Stored dataset items

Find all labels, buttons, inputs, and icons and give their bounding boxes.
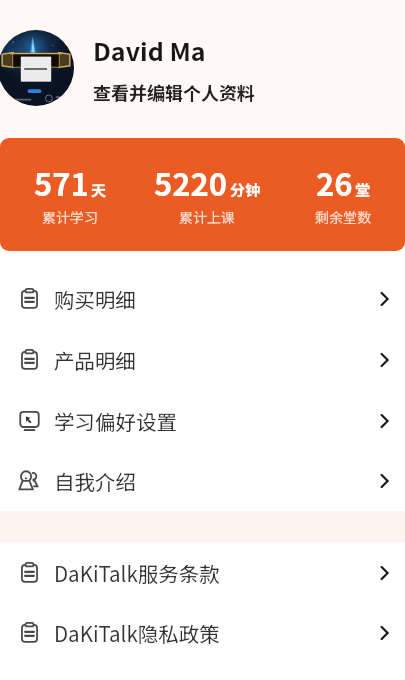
staticText: 571 xyxy=(34,160,89,205)
staticText: DaKiTalk隐私政策 xyxy=(54,618,220,648)
staticText: 学习偏好设置 xyxy=(54,406,177,436)
button[interactable]: DaKiTalk隐私政策 xyxy=(0,602,405,663)
staticText: DaKiTalk服务条款 xyxy=(54,558,220,588)
staticText: David Ma xyxy=(93,32,206,68)
staticText: 自我介绍 xyxy=(54,466,136,496)
button[interactable]: David Ma xyxy=(0,0,405,138)
staticText: 26 xyxy=(316,160,353,205)
button[interactable]: 产品明细 xyxy=(0,329,405,390)
staticText: 累计学习 xyxy=(42,207,98,227)
staticText: 天 xyxy=(91,179,107,201)
staticText: 5220 xyxy=(154,160,228,205)
button[interactable]: 购买明细 xyxy=(0,268,405,329)
button[interactable]: DaKiTalk服务条款 xyxy=(0,542,405,603)
staticText: 累计上课 xyxy=(179,207,235,227)
staticText: 产品明细 xyxy=(54,345,136,375)
staticText: 分钟 xyxy=(230,179,261,201)
button[interactable]: 学习偏好设置 xyxy=(0,390,405,451)
staticText: 购买明细 xyxy=(54,284,136,314)
staticText: 堂 xyxy=(355,179,371,201)
staticText: 查看并编辑个人资料 xyxy=(93,79,255,105)
staticText: 剩余堂数 xyxy=(315,207,371,227)
button[interactable]: 自我介绍 xyxy=(0,450,405,511)
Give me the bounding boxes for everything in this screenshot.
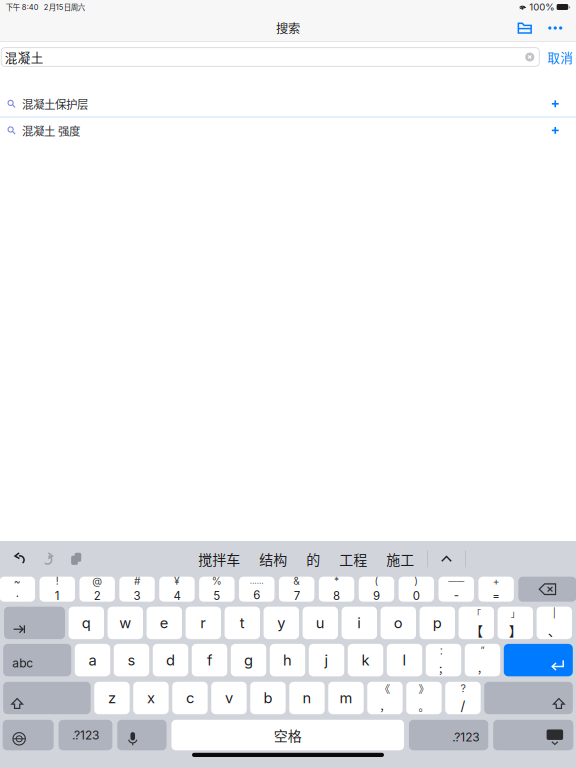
button[interactable]: 搅拌车	[198, 546, 240, 572]
button[interactable]: ——	[439, 577, 474, 602]
button[interactable]: t	[225, 607, 260, 639]
staticText: |	[553, 607, 556, 618]
staticText: 搅拌车	[198, 549, 240, 569]
button[interactable]: p	[420, 607, 455, 639]
staticText: ¥	[174, 575, 180, 587]
button[interactable]: ~	[0, 577, 35, 602]
button[interactable]: y	[264, 607, 299, 639]
button[interactable]: g	[231, 644, 266, 676]
button[interactable]: 混凝土 强度	[0, 117, 576, 143]
button[interactable]: ：	[426, 644, 461, 676]
staticText: 。	[418, 699, 430, 714]
button[interactable]: n	[289, 682, 325, 714]
button[interactable]: ¥	[159, 577, 195, 602]
button[interactable]: Paste	[68, 551, 84, 567]
button[interactable]: Hide keyboard	[493, 720, 573, 750]
staticText: d	[166, 651, 175, 669]
button[interactable]: w	[108, 607, 143, 639]
button[interactable]: e	[147, 607, 182, 639]
button[interactable]: x	[133, 682, 169, 714]
staticText: y	[277, 614, 285, 632]
staticText: !	[56, 575, 59, 587]
staticText: ；	[438, 661, 449, 676]
button[interactable]: )	[399, 577, 434, 602]
button[interactable]: k	[348, 644, 383, 676]
button[interactable]: Redo	[40, 551, 56, 567]
button[interactable]: Dictation	[117, 720, 167, 750]
button[interactable]: z	[94, 682, 130, 714]
staticText: a	[88, 651, 96, 669]
staticText: c	[186, 689, 194, 707]
staticText: u	[316, 614, 325, 632]
staticText: 下午 8:40	[6, 2, 39, 12]
staticText: 8	[333, 589, 340, 603]
button[interactable]: .?123	[409, 720, 488, 750]
button[interactable]: 结构	[259, 546, 287, 572]
staticText: 混凝土	[5, 48, 44, 66]
staticText: =	[492, 589, 500, 603]
staticText: 100%	[529, 1, 554, 13]
staticText: ·	[16, 589, 19, 603]
staticText: ……	[250, 576, 264, 586]
button[interactable]: Shift	[484, 682, 573, 714]
button[interactable]: 施工	[386, 546, 414, 572]
button[interactable]: &	[279, 577, 314, 602]
button[interactable]: 混凝土保护层	[0, 91, 576, 117]
button[interactable]: c	[172, 682, 208, 714]
staticText: 施工	[386, 549, 414, 569]
button[interactable]: 」	[498, 607, 533, 639]
button[interactable]: abc	[3, 644, 71, 676]
button[interactable]: 「	[459, 607, 494, 639]
button[interactable]: ”	[465, 644, 500, 676]
button[interactable]: Undo	[12, 551, 28, 567]
button[interactable]: l	[387, 644, 422, 676]
button[interactable]: !	[40, 577, 75, 602]
button[interactable]: Clear text	[523, 48, 537, 66]
button[interactable]: s	[114, 644, 149, 676]
button[interactable]: .?123	[59, 720, 112, 750]
button[interactable]: 取消	[547, 48, 573, 66]
button[interactable]: Return	[504, 644, 573, 676]
button[interactable]: d	[153, 644, 188, 676]
button[interactable]: q	[69, 607, 104, 639]
staticText: 搜索	[276, 19, 300, 37]
button[interactable]: v	[211, 682, 247, 714]
button[interactable]: 的	[306, 546, 320, 572]
staticText: 2月15日周六	[44, 2, 85, 12]
button[interactable]: a	[75, 644, 110, 676]
button[interactable]: r	[186, 607, 221, 639]
button[interactable]: 》	[406, 682, 442, 714]
button[interactable]: j	[309, 644, 344, 676]
staticText: 空格	[274, 725, 302, 745]
button[interactable]: Next keyboard	[3, 720, 54, 750]
button[interactable]: +	[478, 577, 514, 602]
button[interactable]: Delete	[518, 577, 576, 602]
button[interactable]: h	[270, 644, 305, 676]
button[interactable]: i	[342, 607, 377, 639]
button[interactable]: *	[319, 577, 354, 602]
button[interactable]: 空格	[172, 720, 404, 750]
button[interactable]: m	[328, 682, 364, 714]
button[interactable]: Files	[510, 17, 539, 39]
button[interactable]: ……	[239, 577, 274, 602]
button[interactable]: 《	[367, 682, 403, 714]
button[interactable]: o	[381, 607, 416, 639]
staticText: ”	[480, 644, 484, 656]
button[interactable]: |	[537, 607, 572, 639]
button[interactable]: Tab	[4, 607, 65, 639]
button[interactable]: #	[119, 577, 155, 602]
button[interactable]: b	[250, 682, 286, 714]
button[interactable]: More	[541, 17, 569, 39]
staticText: 7	[294, 589, 300, 603]
button[interactable]: 工程	[339, 546, 367, 572]
button[interactable]: Collapse suggestions	[440, 552, 453, 565]
button[interactable]: %	[199, 577, 235, 602]
button[interactable]: f	[192, 644, 227, 676]
button[interactable]: Shift	[3, 682, 91, 714]
button[interactable]: @	[80, 577, 115, 602]
staticText: @	[92, 575, 102, 587]
button[interactable]: ?	[445, 682, 481, 714]
button[interactable]: u	[303, 607, 338, 639]
staticText: 9	[373, 589, 380, 603]
button[interactable]: (	[359, 577, 394, 602]
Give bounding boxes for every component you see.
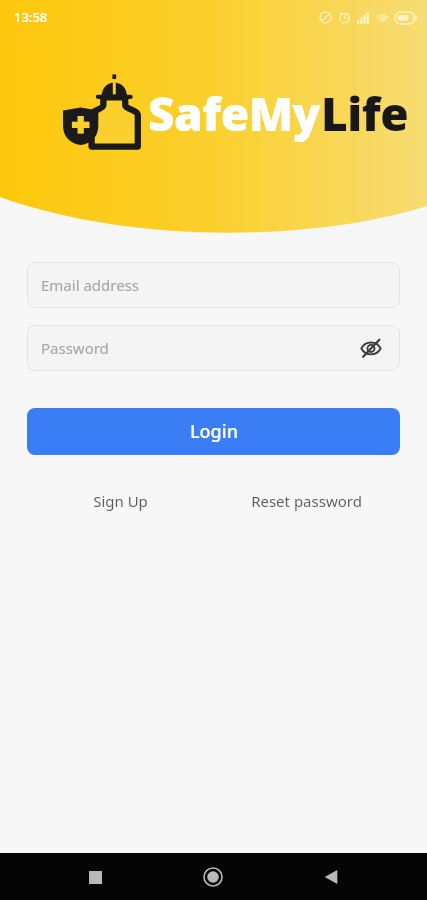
staticText: Login <box>190 419 238 444</box>
staticText: Password <box>41 338 109 358</box>
staticText: 13:58 <box>14 8 48 26</box>
staticText: Email address <box>41 275 140 295</box>
button[interactable]: Password <box>27 325 400 371</box>
button[interactable]: Reset password <box>213 491 400 511</box>
staticText: Sign Up <box>93 491 148 511</box>
button[interactable]: Show password <box>356 333 386 363</box>
button[interactable]: Email address <box>27 262 400 308</box>
button[interactable]: Sign Up <box>27 491 213 511</box>
staticText: Reset password <box>251 491 362 511</box>
button[interactable]: Back <box>309 855 353 899</box>
button[interactable]: Recent apps <box>73 855 117 899</box>
button[interactable]: Login <box>27 408 400 455</box>
staticText: Life <box>321 82 409 145</box>
staticText: SafeMy <box>148 82 321 145</box>
button[interactable]: Home <box>191 855 235 899</box>
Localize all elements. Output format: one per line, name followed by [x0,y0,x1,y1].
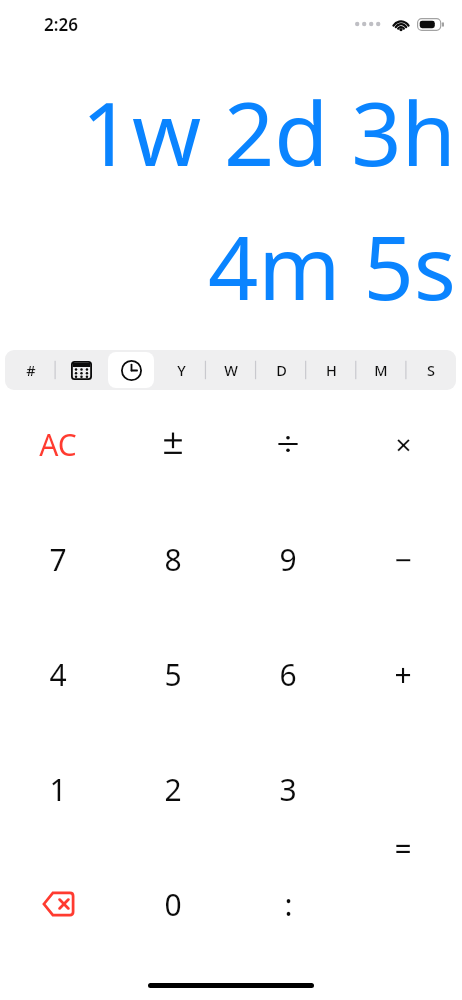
staticText: 8 [164,539,182,580]
button[interactable] [117,388,229,500]
staticText: − [394,539,412,580]
staticText: 2 [164,769,182,810]
button[interactable]: H [308,352,354,388]
staticText: 4 [49,654,67,695]
staticText: 1w 2d 3h [16,72,456,192]
button[interactable]: 6 [232,618,344,730]
button[interactable]: 9 [232,503,344,615]
button[interactable]: # [7,352,54,388]
staticText: 7 [49,539,67,580]
staticText: 6 [279,654,297,695]
button[interactable]: Calendar units [58,352,104,388]
button[interactable]: − [347,503,459,615]
button[interactable]: : [232,848,344,960]
button[interactable]: S [408,352,454,388]
button[interactable] [232,388,344,500]
staticText: = [394,828,412,869]
button[interactable]: 5 [117,618,229,730]
button[interactable]: Y [158,352,204,388]
button[interactable]: 8 [117,503,229,615]
staticText: H [326,360,337,380]
staticText: # [26,360,36,380]
button[interactable]: AC [2,388,114,500]
button[interactable]: × [347,388,459,500]
button[interactable]: W [208,352,254,388]
button[interactable]: Delete [2,848,114,960]
button[interactable]: 7 [2,503,114,615]
staticText: W [224,360,238,380]
staticText: 4m 5s [16,206,456,326]
staticText: Y [177,360,186,380]
staticText: 2:26 [44,13,78,36]
staticText: : [284,884,293,925]
staticText: + [394,654,412,695]
button[interactable]: = [347,792,459,904]
staticText: 5 [164,654,182,695]
button[interactable]: Time units [108,352,154,388]
staticText: M [374,360,388,380]
staticText: 3 [279,769,297,810]
button[interactable]: 1 [2,733,114,845]
staticText: × [395,425,412,463]
staticText: S [427,360,435,380]
staticText: D [276,360,287,380]
button[interactable]: D [258,352,304,388]
button[interactable]: 0 [117,848,229,960]
staticText: 0 [164,884,182,925]
button[interactable]: 4 [2,618,114,730]
staticText: 1 [49,769,67,810]
staticText: 9 [279,539,297,580]
button[interactable]: + [347,618,459,730]
staticText: AC [39,424,77,465]
button[interactable]: M [358,352,404,388]
button[interactable]: 2 [117,733,229,845]
button[interactable]: 3 [232,733,344,845]
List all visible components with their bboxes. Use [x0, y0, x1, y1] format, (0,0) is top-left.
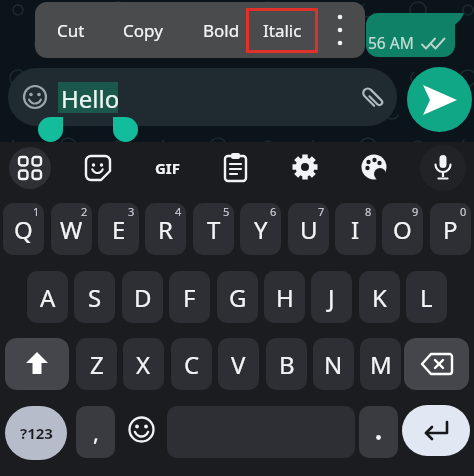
button[interactable]: D: [122, 271, 163, 323]
staticText: 56 AM: [368, 32, 414, 53]
staticText: F: [183, 281, 196, 314]
staticText: 5: [223, 204, 230, 219]
button[interactable]: R: [145, 203, 186, 255]
button[interactable]: L: [406, 271, 447, 323]
button[interactable]: [5, 338, 69, 390]
button[interactable]: [9, 147, 51, 189]
staticText: 3: [128, 204, 135, 219]
button[interactable]: G: [217, 271, 258, 323]
staticText: M: [370, 348, 392, 381]
button[interactable]: [224, 153, 248, 182]
staticText: T: [207, 213, 221, 246]
button[interactable]: K: [359, 271, 400, 323]
staticText: A: [40, 281, 56, 314]
button[interactable]: [124, 412, 158, 446]
staticText: 1: [33, 204, 40, 219]
staticText: N: [324, 348, 343, 381]
staticText: S: [88, 281, 102, 314]
staticText: 7: [318, 204, 325, 219]
staticText: Copy: [123, 19, 163, 42]
staticText: 0: [460, 204, 467, 219]
staticText: Z: [90, 348, 104, 381]
button[interactable]: P: [430, 203, 471, 255]
button[interactable]: I: [335, 203, 376, 255]
staticText: ?123: [20, 423, 53, 443]
button[interactable]: W: [51, 203, 92, 255]
button[interactable]: Bold: [197, 6, 245, 54]
button[interactable]: [326, 6, 354, 54]
button[interactable]: Italic: [258, 6, 306, 54]
button[interactable]: B: [266, 338, 307, 390]
staticText: 8: [365, 204, 372, 219]
staticText: C: [184, 348, 200, 381]
button[interactable]: [291, 153, 319, 181]
button[interactable]: J: [311, 271, 352, 323]
button[interactable]: S: [74, 271, 115, 323]
button[interactable]: V: [218, 338, 259, 390]
button[interactable]: Y: [240, 203, 281, 255]
staticText: GIF: [155, 158, 180, 178]
button[interactable]: Cut: [48, 6, 94, 54]
button[interactable]: N: [313, 338, 354, 390]
staticText: H: [276, 281, 294, 314]
button[interactable]: Z: [76, 338, 117, 390]
button[interactable]: GIF: [148, 156, 186, 180]
button[interactable]: E: [98, 203, 139, 255]
button[interactable]: ?123: [5, 406, 67, 460]
staticText: J: [328, 281, 335, 314]
staticText: U: [300, 213, 318, 246]
button[interactable]: [359, 406, 398, 458]
staticText: 9: [412, 204, 419, 219]
button[interactable]: T: [193, 203, 234, 255]
staticText: K: [372, 281, 387, 314]
staticText: Bold: [203, 19, 240, 42]
staticText: X: [136, 348, 151, 381]
button[interactable]: [84, 154, 112, 182]
staticText: P: [443, 213, 458, 246]
button[interactable]: U: [288, 203, 329, 255]
button[interactable]: [402, 405, 470, 456]
staticText: D: [134, 281, 152, 314]
staticText: E: [112, 213, 126, 246]
staticText: L: [420, 281, 433, 314]
button[interactable]: ,: [76, 406, 115, 458]
staticText: Cut: [57, 19, 85, 42]
button[interactable]: H: [264, 271, 305, 323]
staticText: B: [279, 348, 295, 381]
staticText: W: [60, 213, 83, 246]
button[interactable]: M: [360, 338, 401, 390]
staticText: 4: [175, 204, 182, 219]
staticText: 6: [270, 204, 277, 219]
button[interactable]: F: [169, 271, 210, 323]
button[interactable]: O: [382, 203, 423, 255]
staticText: I: [351, 213, 360, 246]
staticText: Q: [14, 213, 33, 246]
button[interactable]: [407, 67, 472, 132]
button[interactable]: Copy: [116, 6, 170, 54]
button[interactable]: [8, 68, 397, 126]
button[interactable]: A: [27, 271, 68, 323]
staticText: V: [231, 348, 246, 381]
button[interactable]: Q: [3, 203, 44, 255]
button[interactable]: C: [171, 338, 212, 390]
staticText: G: [229, 281, 247, 314]
staticText: 2: [81, 204, 88, 219]
button[interactable]: [360, 153, 388, 181]
staticText: Hello: [61, 82, 120, 115]
button[interactable]: [420, 145, 466, 191]
staticText: R: [158, 213, 173, 246]
staticText: ,: [93, 417, 99, 447]
button[interactable]: [404, 338, 469, 390]
staticText: O: [393, 213, 412, 246]
staticText: Italic: [263, 19, 302, 42]
staticText: Y: [254, 213, 268, 246]
button[interactable]: X: [123, 338, 164, 390]
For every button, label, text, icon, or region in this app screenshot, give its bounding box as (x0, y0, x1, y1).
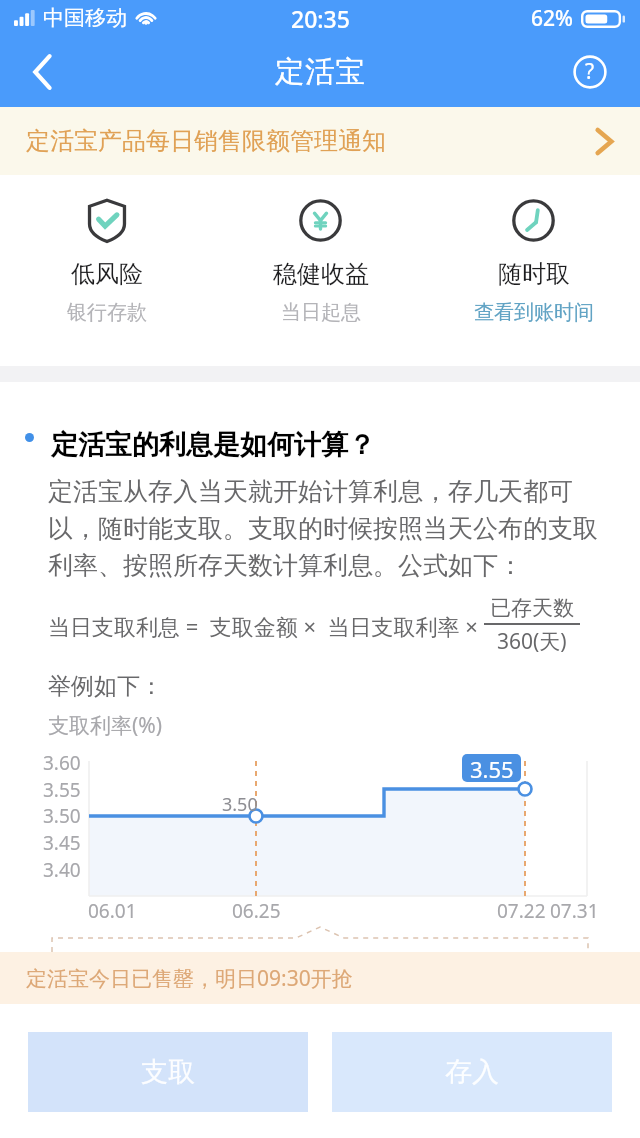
staticText: 定活宝的利息是如何计算？ (51, 428, 375, 462)
staticText: 定活宝产品每日销售限额管理通知 (26, 126, 596, 156)
staticText: 3.55 (43, 777, 81, 803)
button[interactable]: 定活宝产品每日销售限额管理通知 (0, 107, 640, 175)
staticText: 定活宝 (275, 53, 365, 91)
staticText: 3.60 (43, 750, 81, 776)
staticText: 3.40 (43, 857, 81, 883)
staticText: 07.31 (550, 898, 599, 924)
staticText: 定活宝今日已售罄，明日09:30开抢 (26, 964, 353, 993)
staticText: 随时取 (498, 259, 570, 289)
staticText: ? (585, 57, 595, 86)
staticText: 举例如下： (48, 672, 163, 701)
staticText: 银行存款 (67, 300, 147, 325)
button[interactable]: 存入 (332, 1032, 612, 1112)
staticText: 当日起息 (281, 300, 361, 325)
staticText: 已存天数 (490, 595, 574, 621)
staticText: 查看到账时间 (474, 300, 594, 325)
staticText: 62% (531, 4, 573, 33)
staticText: 20:35 (291, 3, 350, 34)
staticText: 定活宝从存入当天就开始计算利息，存几天都可以，随时能支取。支取的时候按照当天公布… (48, 476, 606, 581)
button[interactable]: Help (568, 50, 612, 94)
staticText: 3.55 (470, 754, 514, 782)
staticText: 06.01 (88, 898, 137, 924)
staticText: 低风险 (71, 259, 143, 289)
button[interactable]: 稳健收益 (214, 199, 427, 325)
button[interactable]: 低风险 (0, 199, 214, 325)
button[interactable]: 随时取 (427, 199, 640, 325)
staticText: 支取 (141, 1055, 195, 1089)
staticText: 中国移动 (43, 5, 127, 31)
staticText: 存入 (445, 1055, 499, 1089)
staticText: 07.22 (497, 898, 546, 924)
button[interactable]: 支取 (28, 1032, 308, 1112)
staticText: 3.50 (222, 792, 258, 817)
staticText: 360(天) (497, 627, 567, 656)
staticText: 3.45 (43, 830, 81, 856)
button[interactable]: Back (16, 46, 68, 98)
staticText: 稳健收益 (273, 259, 369, 289)
staticText: 3.50 (43, 803, 81, 829)
staticText: 当日支取利息 = 支取金额 × 当日支取利率 × (48, 611, 484, 641)
staticText: 支取利率(%) (48, 711, 163, 740)
staticText: 06.25 (232, 898, 281, 924)
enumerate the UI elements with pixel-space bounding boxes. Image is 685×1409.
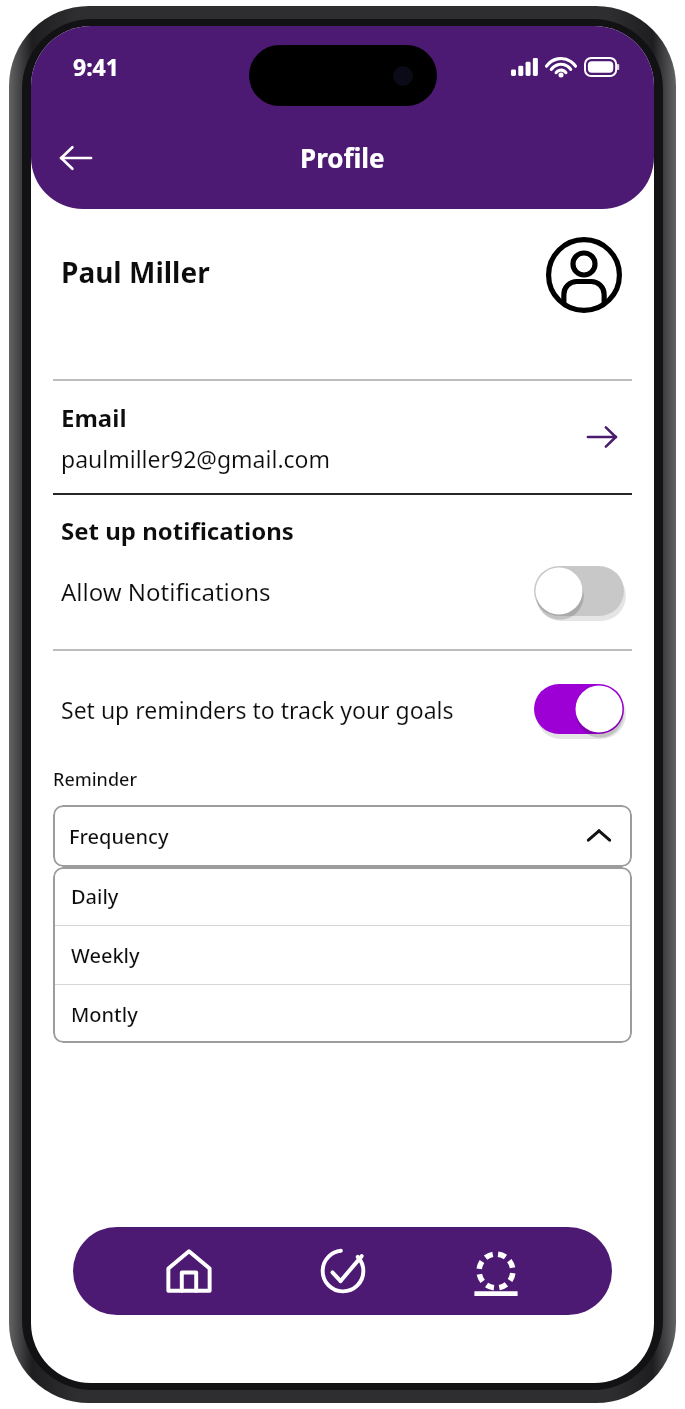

**ASSIGNMENT**
Output the span from the line with "For every button, label, text, icon, or" through the last line of the data, inclusive and exact, and omit every picture.

**ANSWER FOR THIS EXERCISE**
For every button, label, text, icon, or region in this app screenshot, give its bounding box as (x0, y0, x1, y1).
staticText: 定活宝的利息是如何计算？ (51, 428, 375, 462)
staticText: 定活宝产品每日销售限额管理通知 (26, 126, 596, 156)
staticText: 3.55 (43, 777, 81, 803)
button[interactable]: 定活宝产品每日销售限额管理通知 (0, 107, 640, 175)
staticText: 定活宝 (275, 53, 365, 91)
staticText: 3.60 (43, 750, 81, 776)
staticText: 3.40 (43, 857, 81, 883)
staticText: 07.31 (550, 898, 599, 924)
staticText: 定活宝今日已售罄，明日09:30开抢 (26, 964, 353, 993)
staticText: 随时取 (498, 259, 570, 289)
staticText: ? (585, 57, 595, 86)
staticText: 举例如下： (48, 672, 163, 701)
staticText: 银行存款 (67, 300, 147, 325)
button[interactable]: 存入 (332, 1032, 612, 1112)
staticText: 当日起息 (281, 300, 361, 325)
staticText: 已存天数 (490, 595, 574, 621)
staticText: 查看到账时间 (474, 300, 594, 325)
staticText: 62% (531, 4, 573, 33)
staticText: 20:35 (291, 3, 350, 34)
staticText: 定活宝从存入当天就开始计算利息，存几天都可以，随时能支取。支取的时候按照当天公布… (48, 476, 606, 581)
button[interactable]: Help (568, 50, 612, 94)
staticText: 3.55 (470, 754, 514, 782)
staticText: 06.01 (88, 898, 137, 924)
staticText: 低风险 (71, 259, 143, 289)
button[interactable]: 稳健收益 (214, 199, 427, 325)
button[interactable]: 低风险 (0, 199, 214, 325)
button[interactable]: 随时取 (427, 199, 640, 325)
staticText: 支取 (141, 1055, 195, 1089)
staticText: 中国移动 (43, 5, 127, 31)
staticText: 存入 (445, 1055, 499, 1089)
staticText: 07.22 (497, 898, 546, 924)
button[interactable]: 支取 (28, 1032, 308, 1112)
staticText: 3.50 (222, 792, 258, 817)
staticText: 360(天) (497, 627, 567, 656)
staticText: 3.45 (43, 830, 81, 856)
button[interactable]: Back (16, 46, 68, 98)
staticText: 稳健收益 (273, 259, 369, 289)
staticText: 3.50 (43, 803, 81, 829)
staticText: 当日支取利息 = 支取金额 × 当日支取利率 × (48, 611, 484, 641)
staticText: 支取利率(%) (48, 711, 163, 740)
staticText: 06.25 (232, 898, 281, 924)
enumerate the UI elements with pixel-space bounding boxes. Image is 685×1409.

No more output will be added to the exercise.